Government has been accused of failing to tackle housing crisis Stock photo: Bloomberg
Government has been accused of failing to tackle housing crisis Stock photo: Bloomberg
Paul Melia

Paul Melia

FAMILIES are being squeezed out of the housing market as investors snap up thousands of homes, fuelling rental and price hikes.

The Government has been accused of failing to tackle the housing crisis as it emerged that a State-controlled prime housing site in the capital is being pitched for sale as a “significant opportunity” to develop more than 400 private rental units, which are expected to command high rents.

It comes after harrowing pictures this week showed a family forced to sleep in a Garda station due to a lack of suitable accommodation. Housing Minister Eoghan Murphy came under fire for his failure to tackle the spiralling issue.

Now new figures show how investors are ramping up spending in the market, shelling out more than €1.2bn last year alone on 4,745 homes as the crisis deepens. Homes under construction are also being bought before being offered for sale on the open market, with investors engaging in bidding wars to secure properties and land, often at the expense of the not-for-profit sector.

Housing charity Threshold warned that families on “good incomes” were now at risk of homelessness as they were forced to spend up to 50pc of their take-home pay on rent.

It comes as it emerged that one of the last major development sites in the Dublin Docklands is being touted as a “significant opportunity” to develop private rental homes.

Estate agents, acting on behalf of receivers appointed by Nama, say the one-hectare site with planning permission for 420 homes represents a “significant opportunity to develop a dedicated private rental scheme”. An adjoining site for commercial development is also available, and the sales brochure notes that residential rents are expected to increase until at least early 2020.

Nama defended the sale, saying receivers it appointed were required to “maximise the value” of the assets owned by its debtors, adding it had funded more than 7,000 new homes since 2014 with a target to develop 20,000 by 2020.

“These sales are consistent with the receiver’s legal requirements and Nama’s legal requirement to maximise the value of the loans it acquired,” a spokesman said. “On completion, these residential units will add to the supply of new housing in Dublin, which will be positive for people seeking to buy or rent a home.”

But new figures highlight how institutional investors have ramped up spending in the housing market since 2010 as families remain locked out. Just over 16,100 homes were purchased to the end of 2017 at a total cost of more than €3.6bn.

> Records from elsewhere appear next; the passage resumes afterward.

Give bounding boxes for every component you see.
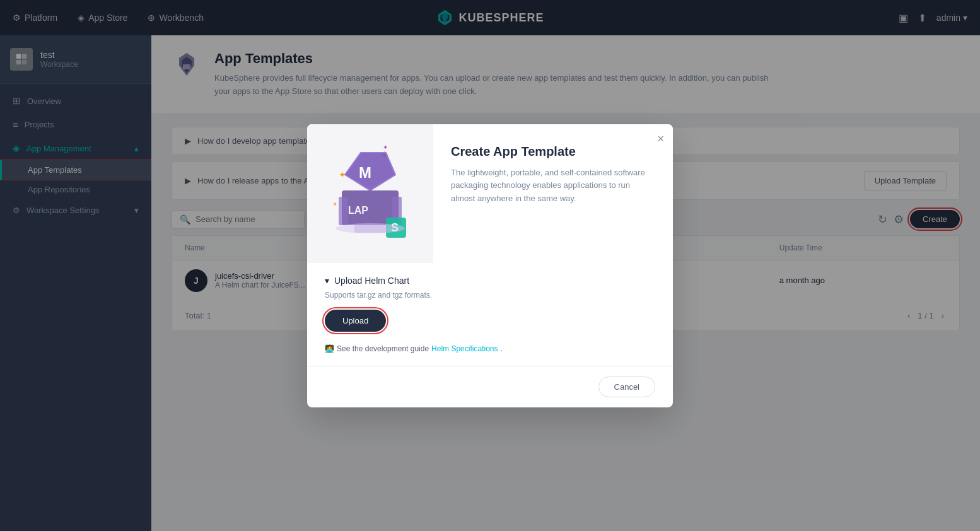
upload-button[interactable]: Upload <box>325 310 386 332</box>
modal-top: ✦ ✦ ✦ M LAP ✦ <box>307 124 673 263</box>
svg-text:LAP: LAP <box>348 205 368 216</box>
dev-guide: 🧑‍💻 See the development guide Helm Speci… <box>325 344 655 353</box>
svg-rect-24 <box>354 225 386 233</box>
chevron-down-upload-icon: ▾ <box>325 276 329 286</box>
helm-specs-link[interactable]: Helm Specifications <box>431 344 498 353</box>
upload-section-desc: Supports tar.gz and tgz formats. <box>325 291 655 300</box>
modal-footer: Cancel <box>307 366 673 407</box>
svg-rect-17 <box>339 197 348 225</box>
modal-title: Create App Template <box>451 144 655 159</box>
upload-section-header: ▾ Upload Helm Chart <box>325 276 655 286</box>
svg-text:M: M <box>359 164 371 181</box>
modal-overlay[interactable]: × ✦ ✦ ✦ M L <box>0 0 980 531</box>
cancel-button[interactable]: Cancel <box>598 376 655 397</box>
svg-text:✦: ✦ <box>383 144 388 151</box>
create-app-template-modal: × ✦ ✦ ✦ M L <box>307 124 673 407</box>
modal-illustration: ✦ ✦ ✦ M LAP ✦ <box>307 124 433 263</box>
guide-icon: 🧑‍💻 <box>325 344 334 353</box>
modal-close-button[interactable]: × <box>657 133 664 144</box>
dev-guide-text: See the development guide <box>337 344 429 353</box>
period: . <box>500 344 502 353</box>
modal-content-area: Create App Template The lightweight, por… <box>433 124 673 263</box>
helm-illustration: ✦ ✦ ✦ M LAP ✦ <box>326 143 414 244</box>
modal-description: The lightweight, portable, and self-cont… <box>451 166 655 206</box>
svg-text:✦: ✦ <box>332 201 337 207</box>
upload-section-title: Upload Helm Chart <box>334 276 409 286</box>
modal-body: ▾ Upload Helm Chart Supports tar.gz and … <box>307 263 673 366</box>
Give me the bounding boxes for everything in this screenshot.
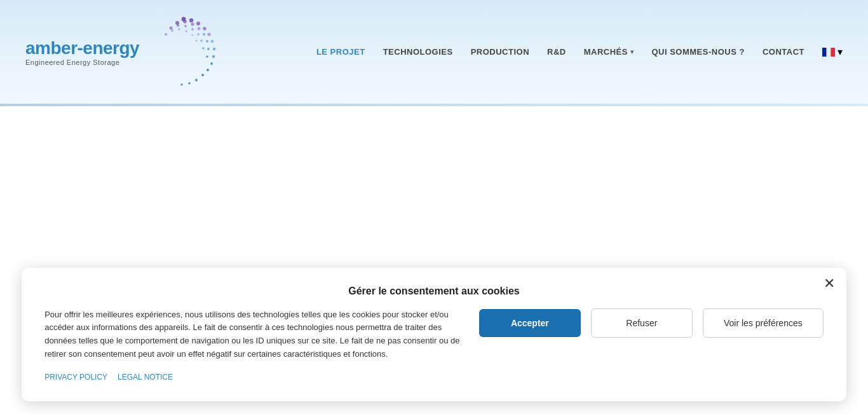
flag-fr-icon	[822, 48, 835, 57]
svg-point-21	[191, 28, 194, 31]
svg-point-30	[196, 39, 198, 41]
svg-point-5	[211, 39, 214, 43]
cookie-title: Gérer le consentement aux cookies	[44, 286, 824, 297]
svg-point-27	[178, 28, 180, 31]
language-switcher[interactable]: ▾	[822, 46, 843, 58]
svg-point-31	[201, 74, 204, 76]
logo-name[interactable]: amber-energy	[25, 38, 139, 59]
accept-button[interactable]: Accepter	[479, 309, 581, 337]
svg-point-28	[185, 30, 187, 32]
privacy-policy-link[interactable]: PRIVACY POLICY	[44, 371, 107, 383]
cookie-overlay: ✕ Gérer le consentement aux cookies Pour…	[0, 268, 868, 414]
svg-point-2	[196, 22, 200, 25]
svg-point-26	[171, 29, 173, 32]
svg-point-8	[210, 62, 213, 64]
preferences-button[interactable]: Voir les préférences	[703, 308, 824, 338]
svg-point-34	[180, 83, 182, 85]
logo-text: amber-energy Engineered Energy Storage	[25, 38, 139, 66]
legal-notice-link[interactable]: LEGAL NOTICE	[118, 371, 173, 383]
svg-point-16	[207, 48, 210, 50]
nav-item-marches[interactable]: MARCHÉS ▾	[584, 47, 634, 57]
svg-point-33	[188, 82, 191, 85]
nav-item-qui-sommes-nous[interactable]: QUI SOMMES-NOUS ?	[651, 47, 744, 57]
svg-point-23	[200, 39, 203, 42]
nav-item-production[interactable]: PRODUCTION	[471, 47, 529, 57]
svg-point-14	[203, 32, 205, 35]
cookie-text-block: Pour offrir les meilleures expériences, …	[44, 308, 460, 383]
svg-point-12	[191, 22, 194, 25]
logo-icon	[146, 14, 222, 90]
nav-item-rd[interactable]: R&D	[547, 47, 566, 57]
main-content	[0, 106, 868, 270]
svg-rect-35	[822, 48, 827, 57]
nav-item-contact[interactable]: CONTACT	[763, 47, 804, 57]
cookie-close-button[interactable]: ✕	[824, 277, 835, 291]
svg-rect-37	[831, 48, 835, 57]
svg-point-22	[197, 33, 200, 36]
main-nav: LE PROJET TECHNOLOGIES PRODUCTION R&D MA…	[316, 46, 843, 58]
svg-point-11	[183, 20, 187, 24]
svg-point-32	[195, 79, 198, 81]
svg-point-19	[177, 24, 180, 27]
nav-item-technologies[interactable]: TECHNOLOGIES	[383, 47, 453, 57]
logo-tagline: Engineered Energy Storage	[25, 59, 139, 66]
svg-point-18	[170, 26, 173, 29]
refuse-button[interactable]: Refuser	[591, 308, 693, 338]
cookie-description: Pour offrir les meilleures expériences, …	[44, 310, 459, 359]
cookie-buttons: Accepter Refuser Voir les préférences	[479, 308, 824, 338]
svg-point-4	[208, 32, 211, 36]
svg-point-9	[207, 69, 209, 71]
svg-point-15	[206, 40, 208, 43]
svg-point-3	[203, 27, 207, 31]
svg-point-20	[184, 24, 187, 27]
cookie-body: Pour offrir les meilleures expériences, …	[44, 308, 824, 383]
svg-point-1	[189, 18, 193, 22]
svg-point-24	[202, 47, 204, 49]
cookie-banner: ✕ Gérer le consentement aux cookies Pour…	[22, 268, 846, 401]
cookie-links: PRIVACY POLICY LEGAL NOTICE	[44, 371, 460, 383]
svg-point-13	[198, 27, 201, 30]
nav-item-le-projet[interactable]: LE PROJET	[316, 47, 365, 57]
svg-point-25	[165, 33, 167, 36]
header: amber-energy Engineered Energy Storage	[0, 0, 868, 104]
lang-chevron-icon: ▾	[837, 46, 843, 58]
svg-rect-36	[827, 48, 831, 57]
svg-point-29	[192, 34, 194, 36]
logo-area: amber-energy Engineered Energy Storage	[25, 14, 222, 90]
svg-point-17	[206, 55, 208, 58]
svg-point-7	[212, 55, 215, 57]
marches-chevron-icon: ▾	[630, 48, 634, 55]
svg-point-6	[213, 47, 216, 50]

Of these, 4,433 were new units.

In contrast, chair of housing charity Threshold Aideen Hayden said the Government was not making enough effort to provide affordable homes.

“Very few (units) are coming into the market at anything less than extortionate rents,” she said. “Legislation should be changed so these investors cannot take advantage of the severe housing shortage.

“We see people on good incomes spending more than 40pc and 50pc of their income on rent, and are at risk of homelessness. We’re not seeing enough effort on the Government’s part to bring forward affordable rental and purchase schemes.”

The Department of Housing defended the public housing programme, saying 2,000 hectares of residential land was in public ownership which would deliver 42,500 social and affordable units.

Some 930 developments covering nearly 15,000 new homes were in the development process, and affordable purchase and cost rental schemes were being developed in Dublin and other areas of high demand.

Asked if sales of landbanks and investor activity were in contrast to Government policy to promote home ownership, the Department of Finance said Nama operated in accordance to its statutory commercial mandate to achieve the best return for the State from the loans it had acquired, and was an independent agency.

“The Minister for Finance has no role in respect of Nama’s commercial operations or decisions, including the development or sale of sites that are secured against Nama loans.” t said.

But Sinn Féin housing spokesman Eoin Ó Broin said the Government had a “deliberate policy” of incentivising large-scale institutional investors through a series of tax breaks. “There’s no meaningful supply of affordable rental property and it’s crowding first-time buyers and downsizers out of the market.

“There is a need for an urgent review. The first thing is to close all those deliberately designed tax incentives for institutional investors. The second is incentivising supply with guaranteed affordability. The current Government is in office for seven years. It inherited an appalling mess but this crisis is a direct consequence of tax structures. This is its responsibility.”